Sevgili okurlarım, memlekette acayip işler olurken milyonlarca insanımız şaşkın bir durumda “Sonuçta bu işin sonu nereye varacak” diye soruyor...
Çünkü hiç kimse bir tahminde bulunamıyor.
Biz gazeteciler bile öyle!..
Yukarıdaki soruyu birbirimize soruyoruz.
Evinde hasta yatan Devlet Bahçeli önceki gün uzun bir yazılı açıklama yaptı. Onun bu açıklaması dünkü ‘iktidar destekçisi’ gazeteler ve televizyon kanallarında yer bulmamıştı.
Demek ki özelikle büyük ortağın elindeki yayın kuruluşları bu açıklamadan pek hoşlanmamıştı.
Aslına bakarsanız Devlet Bey’in imzasını taşıyan metin pek de anlaşılır gibi değildi...
Ne demek istediğini biz gazeteciler de anlamadık!
Lastik gibi bir şey, ne tarafa çekersen oraya gider!
Demek ki hastalığı yılların siyasetçisi Devlet Bahçeli’de tahminimizden öte bir takım sıkıntılar yaratmış ve bu nedenle anlaşılması mümkün olmayan bir yazılı metni imzalamak zorunda kalmıştı.
Geçmiş olsun dileklerimi kendisine bir kez daha iletiyor ve artık düzelmesini diliyorum.
★★★
Sevgili okurlarım memlekette önemli şeyler oluyor ama az önce de söylediğim gibi işlerin nereye varacağını bilenimiz yok!
İşin ilginç yanı, bu sorunun yanıtını iktidar ortakları da bilmiyor.

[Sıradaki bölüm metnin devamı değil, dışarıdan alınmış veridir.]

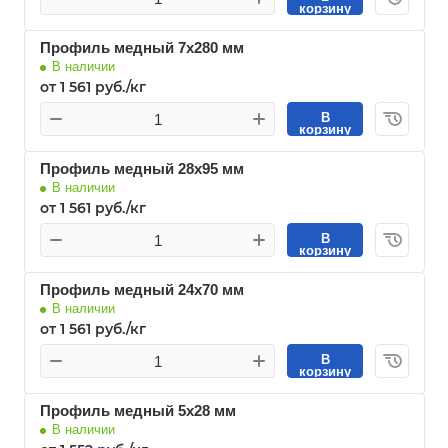
корзину
Профиль медный 7х280 мм
В наличии
от 1 561 руб./кг
В
корзину
Профиль медный 28х95 мм
В наличии
от 1 561 руб./кг
В
корзину
Профиль медный 24х70 мм
В наличии
от 1 561 руб./кг
В
корзину
Профиль медный 5х28 мм
В наличии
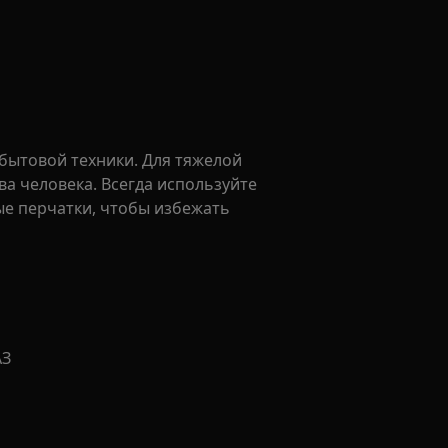
бытовой техники. Для тяжелой
а человека. Всегда используйте
ые перчатки, чтобы избежать
АЗ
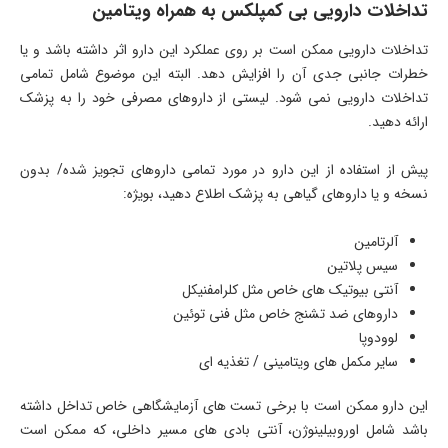
تداخلات دارویی بی کمپلکس به همراه ویتامین
تداخلات دارویی ممکن است بر روی عملکرد این دارو اثر داشته باشد و یا
خطرات جانبی جدی آن را افزایش دهد. البته این موضوع شامل تمامی
تداخلات دارویی نمی شود. لیستی از داروهای مصرفی خود را به پزشک
ارائه دهید.
پیش از استفاده از این دارو در مورد تمامی داروهای تجویز شده/ بدون
نسخه و یا داروهای گیاهی به پزشک اطلاع دهید، بویژه:
آلرتامین
سیس پلاتین
آنتی بیوتیک های خاص مثل کلرامفنیکل
داروهای ضد تشنج خاص مثل فنی توئین
لوودوپا
سایر مکمل های ویتامینی / تغذیه ای
این دارو ممکن است با برخی تست های آزمایشگاهی خاص تداخل داشته
باشد شامل اوروبیلینوژن، آنتی بادی های مسیر داخلی، که ممکن است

Örneğin Apo olayı ne olacak, filmin sonu nasıl bitecek...
Apo eninde sonunda tahliye edilecek mi...
Edilirse yaşamını nerede sürdürecek...
Yoksa uzun pazarlıklar sonrasında yeniden bugün olduğu gibi sıfır noktasına mı dönülecek...
★★★
Her şey meçhul!
Biz bilmiyoruz ama bizi yönetenler de bilmiyor.
Recep Tayyip bilmiyor, Saray erkanı bilmiyor, hatta Apo’nun avukatlığını üstlenen DEM de bilmiyor.
Devlet Bahçeli derseniz onun da bir fikri yok.
Varsa bile bunu açıkça söylemesi mümkün olmuyor ve bence boşuna uğraş veriyor.
Bu ağır yükün, bu ağır sorumluluğun altına gereksiz bir biçimde girdi, çapını aştı ve tıkandı.
★★★
Siz bakmayın Apo’nun İmralı’dan bir süredir göndermekte olduğu ‘dostluk, kardeşlik ve barış’ mesajlarına...
Kaçın kurasıdır o!
Şimdi gönderdiği o mesajların keşke yüzde birine inansaydı, terörü keşke geçmiş yıllarda lanetleyip sonlandırsaydı Türkiye şimdi böyle mi olurdu?
Bekliyoruz bakalım, DEM heyeti şimdi Adalet Bakanı Yılmaz Tunç’u ziyaret edip isteklerini ve görüşlerini bildirecek...
Zira İmralı’nın anahtarları onun elinde.
★★★
Tek gündem maddesi Apo’nun tahliye edilmesi.
Bu ziyaret şimdilik kaydıyla elbette ilk olacak ama sürüp gidecek ve devamı gelecek...
Yılmaz Tunç’un önünde sorular ve sorunlar çok...
Örgütün kendisini feshetmesinden tutun da silahları nasıl ve nerede teslim edeceğine ilişkin yüzlerce konu!
Üstelik belli konularda tek başına karar vermesi de söz konusu olmayacak.
Vereceği her kararı, yapacağı her açıklamayı önce Saray’a danışıp oradan onay alması gerekiyor.
★★★
Türkiye sınırları içerisinde irili ufaklı yüzlerce hapishane var.
Çocuklar, engelliler, kadınlar dahil tam sayı 403.
Ve bu hapishanelerde yaklaşık 420 bin kişi yatıyor.
Bunlar çok büyük rakamlar...
Ve bunların kapasitesi çoktan aşılmış durumda. Yersizlik en büyük sorunlardan biri.
Bazılarında koğuşlardaki yataklar yetmiyor, iki kişi bir yatakta yatmak zorunda kalıyor.
Apo bu yüz binlerce hükümlü ve tutuklu arasında sadece bir kişi.
Biz şimdi onun bundan sonraki aylarda ve yıllarda zamanını nasıl geçireceğini tartışıyoruz!
Affedilsin mi edilmesin mi!
Ne tarafından bakarsak bakalım sorun çok büyük...
Apo başımızı bugüne kadar olduğu gibi bundan sonra da çok ağrıtacak.
Apo’yu kurtaralım da geri kalan yüz binler ne olacak?